Work instruction
Write only the number of lines in the data that include the word "Revenue".

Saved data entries
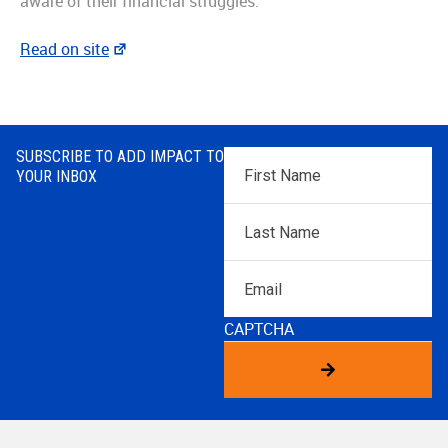
aware of their financial struggles.”
Read on site
SUBSCRIBE TO ADD IMPACT TO
First
YOUR INBOX
Name
*
Last
Name
*
Email
CAPTCHA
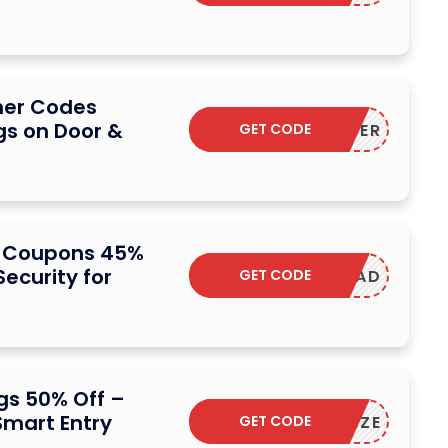
her Codes
gs on Door &
GET CODE
NSMARTER
 Coupons 45%
ecurity for
GET CODE
W2KEYPAD
s 50% Off –
mart Entry
GET CODE
ESSORIZE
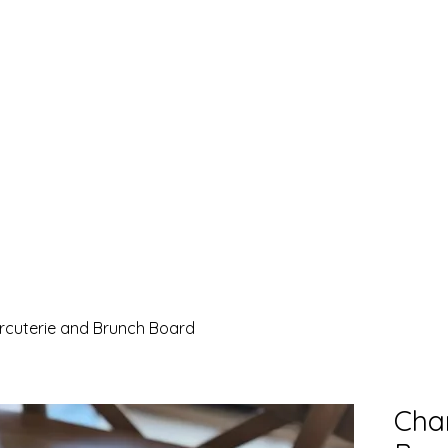
rcuterie and Brunch Board
Cha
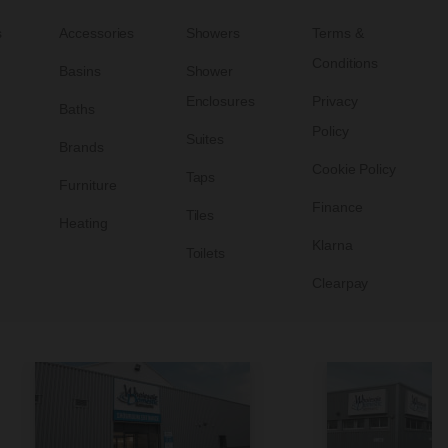
s
Accessories
Showers
Terms &
Conditions
Basins
Shower
Enclosures
Privacy
Baths
Policy
Suites
Brands
Cookie Policy
Taps
Furniture
Finance
Tiles
Heating
Klarna
Toilets
Clearpay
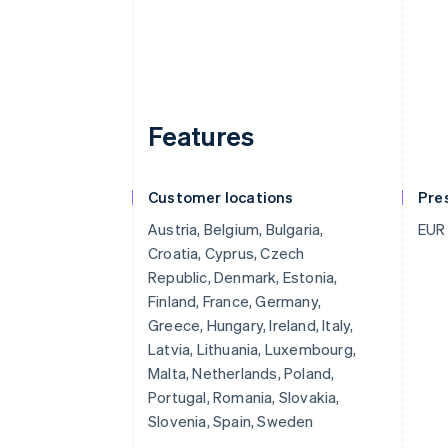
Features
Customer locations
Pre
Austria, Belgium, Bulgaria,
EUR
Croatia, Cyprus, Czech
Republic, Denmark, Estonia,
Finland, France, Germany,
Greece, Hungary, Ireland, Italy,
Latvia, Lithuania, Luxembourg,
Malta, Netherlands, Poland,
Portugal, Romania, Slovakia,
Slovenia, Spain, Sweden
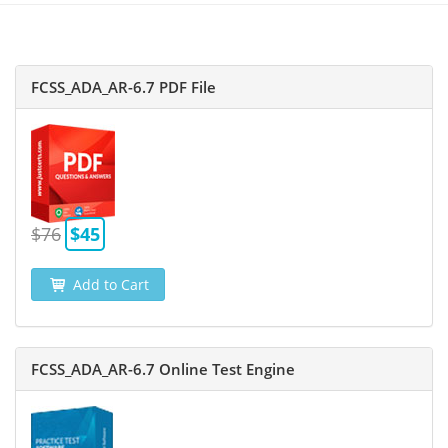
FCSS_ADA_AR-6.7 PDF File
$76
$45
Add to Cart
FCSS_ADA_AR-6.7 Online Test Engine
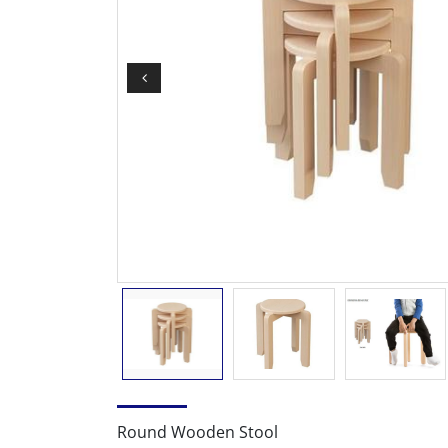
Round Wooden Stool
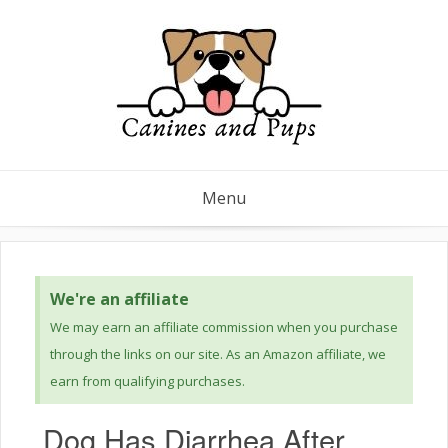
Menu
We're an affiliate
We may earn an affiliate commission when you purchase
through the links on our site. As an Amazon affiliate, we
earn from qualifying purchases.
Dog Has Diarrhea After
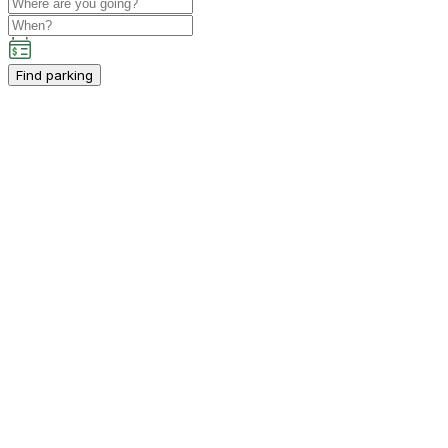
Find parking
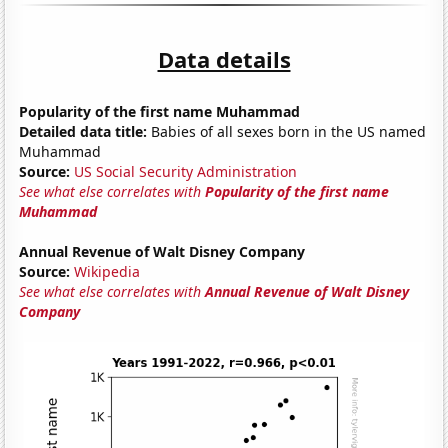
Data details
Popularity of the first name Muhammad
Detailed data title:
Babies of all sexes born in the US named
Muhammad
Source:
US Social Security Administration
See what else correlates with
Popularity of the first name
Muhammad
Annual Revenue of Walt Disney Company
Source:
Wikipedia
See what else correlates with
Annual Revenue of Walt Disney
Company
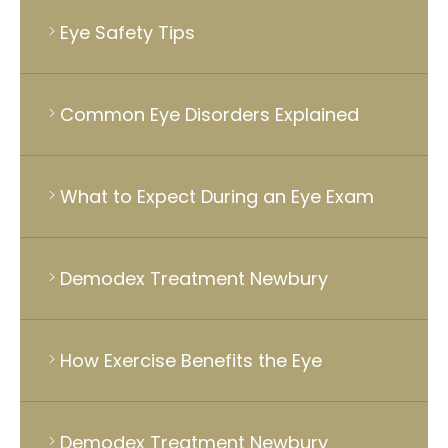
Eye Safety Tips
Common Eye Disorders Explained
What to Expect During an Eye Exam
Demodex Treatment Newbury
How Exercise Benefits the Eye
Demodex Treatment Newbury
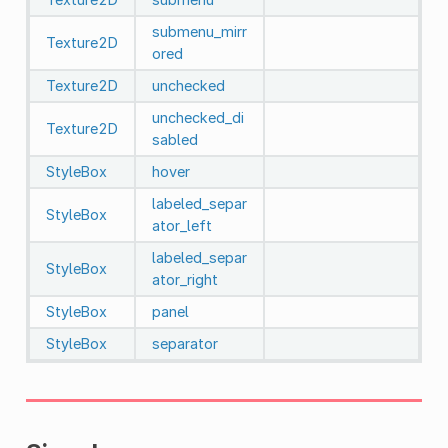
submenu_mirr
Texture2D
ored
Texture2D
unchecked
unchecked_di
Texture2D
sabled
StyleBox
hover
labeled_separ
StyleBox
ator_left
labeled_separ
StyleBox
ator_right
StyleBox
panel
StyleBox
separator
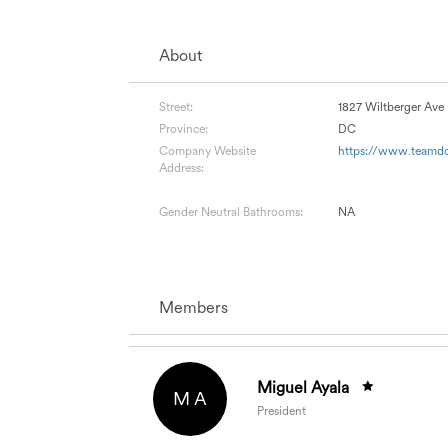
About
Street:
1827 Wiltberger Av
Province:
DC
Company Website
https://www.teamdc
Address:
Gender Neutral Bathrooms:
NA
Members
Miguel Ayala
M A
President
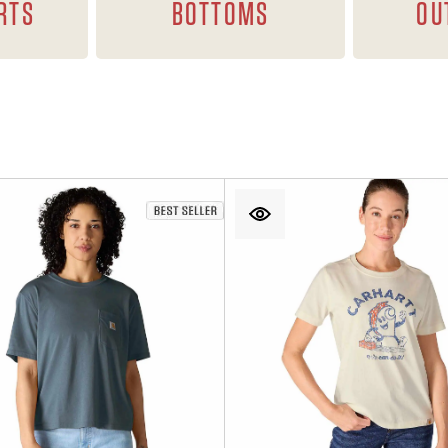
RTS
BOTTOMS
OU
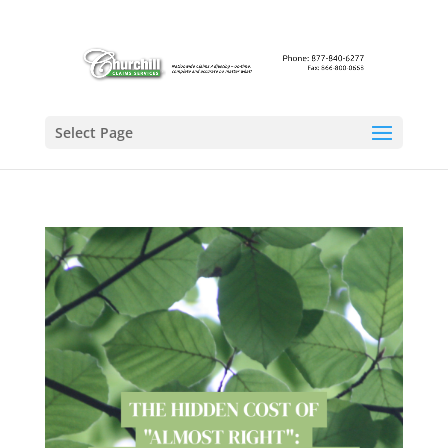
Select Page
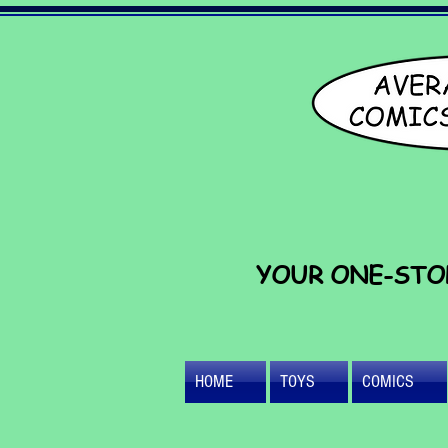
YOUR ONE-STO
HOME
TOYS
COMICS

The answer
2